[Saved entries]
*** Begin section ***
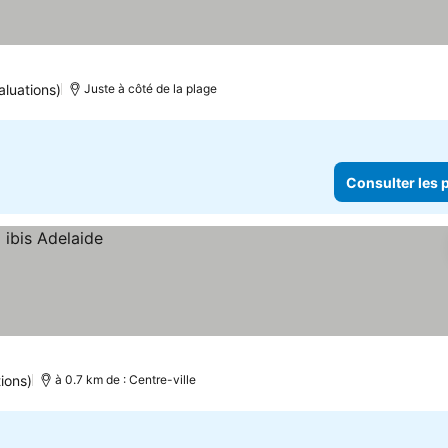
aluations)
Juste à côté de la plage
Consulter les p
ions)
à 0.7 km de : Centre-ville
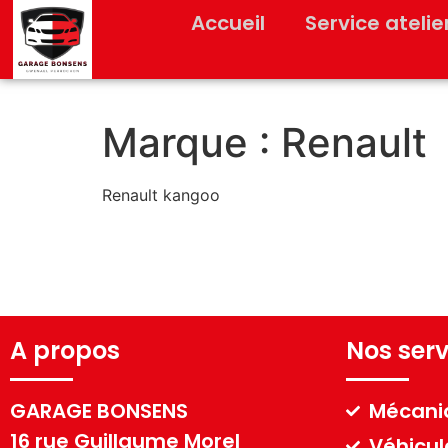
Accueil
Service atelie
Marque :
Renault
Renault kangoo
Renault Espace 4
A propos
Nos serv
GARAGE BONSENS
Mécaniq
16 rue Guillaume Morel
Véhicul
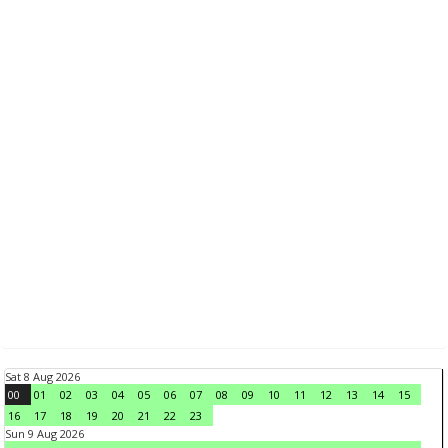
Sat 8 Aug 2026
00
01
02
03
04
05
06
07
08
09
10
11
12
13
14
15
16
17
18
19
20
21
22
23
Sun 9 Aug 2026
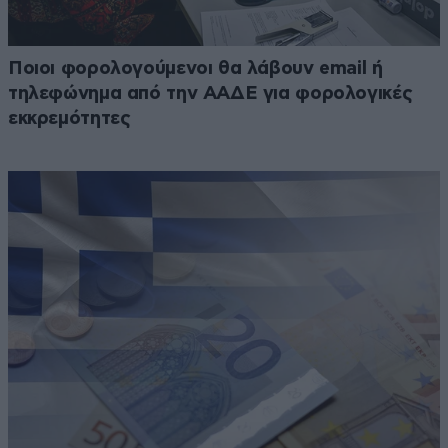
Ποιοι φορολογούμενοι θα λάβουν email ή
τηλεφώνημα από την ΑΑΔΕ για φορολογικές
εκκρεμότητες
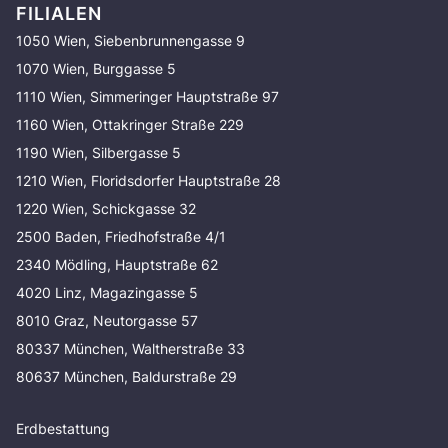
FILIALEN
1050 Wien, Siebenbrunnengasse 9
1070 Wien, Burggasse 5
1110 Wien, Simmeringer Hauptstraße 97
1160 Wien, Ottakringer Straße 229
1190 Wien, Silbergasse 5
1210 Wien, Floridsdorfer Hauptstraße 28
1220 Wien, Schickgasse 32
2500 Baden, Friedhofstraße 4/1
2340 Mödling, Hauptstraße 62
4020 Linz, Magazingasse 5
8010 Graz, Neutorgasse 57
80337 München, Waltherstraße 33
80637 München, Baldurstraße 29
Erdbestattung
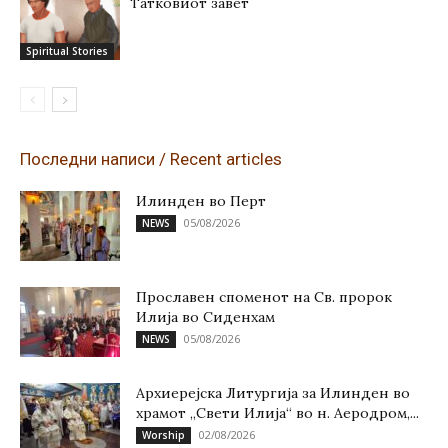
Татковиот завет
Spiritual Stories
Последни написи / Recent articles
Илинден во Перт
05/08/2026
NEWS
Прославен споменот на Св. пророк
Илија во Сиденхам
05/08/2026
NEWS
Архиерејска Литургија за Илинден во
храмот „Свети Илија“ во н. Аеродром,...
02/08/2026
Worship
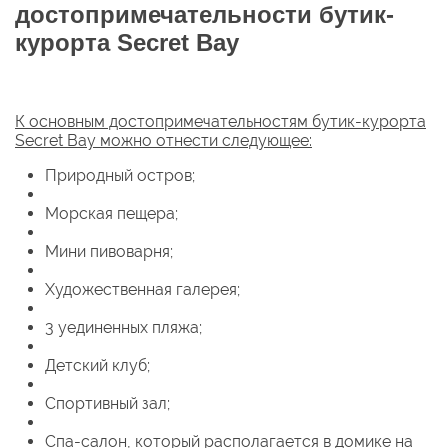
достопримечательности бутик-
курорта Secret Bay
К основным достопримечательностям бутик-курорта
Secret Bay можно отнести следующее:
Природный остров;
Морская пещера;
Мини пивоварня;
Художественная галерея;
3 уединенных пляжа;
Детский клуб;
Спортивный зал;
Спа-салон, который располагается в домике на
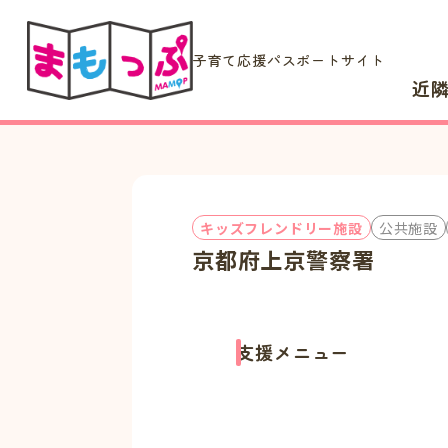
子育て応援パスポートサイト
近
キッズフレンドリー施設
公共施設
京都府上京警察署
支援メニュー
*** End section ***
*** Begin section ***
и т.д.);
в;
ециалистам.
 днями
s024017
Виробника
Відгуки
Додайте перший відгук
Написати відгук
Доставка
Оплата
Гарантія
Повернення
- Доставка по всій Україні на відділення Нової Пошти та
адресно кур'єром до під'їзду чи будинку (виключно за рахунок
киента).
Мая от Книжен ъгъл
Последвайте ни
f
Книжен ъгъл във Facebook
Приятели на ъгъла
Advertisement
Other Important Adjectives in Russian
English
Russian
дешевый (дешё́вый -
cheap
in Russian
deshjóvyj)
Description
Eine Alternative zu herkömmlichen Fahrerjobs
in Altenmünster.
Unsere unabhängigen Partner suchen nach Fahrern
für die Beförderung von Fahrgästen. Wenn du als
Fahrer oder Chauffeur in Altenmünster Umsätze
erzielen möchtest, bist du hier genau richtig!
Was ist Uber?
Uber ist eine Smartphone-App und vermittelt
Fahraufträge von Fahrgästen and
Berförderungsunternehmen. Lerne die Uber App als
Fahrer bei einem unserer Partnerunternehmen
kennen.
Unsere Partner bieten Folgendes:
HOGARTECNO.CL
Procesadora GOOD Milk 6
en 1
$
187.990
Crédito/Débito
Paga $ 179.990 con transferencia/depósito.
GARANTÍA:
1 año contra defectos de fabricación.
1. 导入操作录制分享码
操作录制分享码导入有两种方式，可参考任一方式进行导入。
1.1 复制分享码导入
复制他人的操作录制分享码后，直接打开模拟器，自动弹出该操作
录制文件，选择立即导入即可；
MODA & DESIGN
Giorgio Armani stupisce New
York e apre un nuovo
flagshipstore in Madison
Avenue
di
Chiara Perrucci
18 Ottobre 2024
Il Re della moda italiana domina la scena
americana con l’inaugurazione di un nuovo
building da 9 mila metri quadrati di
*** End section ***
Would you print, exactly as written, every line above from the one holding "1070 Wien, Burggasse 5" through the one holding "4020 Linz, Magazingasse 5", with both included and no other lines?

◆ **Final answer**
1070 Wien, Burggasse 5
1110 Wien, Simmeringer Hauptstraße 97
1160 Wien, Ottakringer Straße 229
1190 Wien, Silbergasse 5
1210 Wien, Floridsdorfer Hauptstraße 28
1220 Wien, Schickgasse 32
2500 Baden, Friedhofstraße 4/1
2340 Mödling, Hauptstraße 62
4020 Linz, Magazingasse 5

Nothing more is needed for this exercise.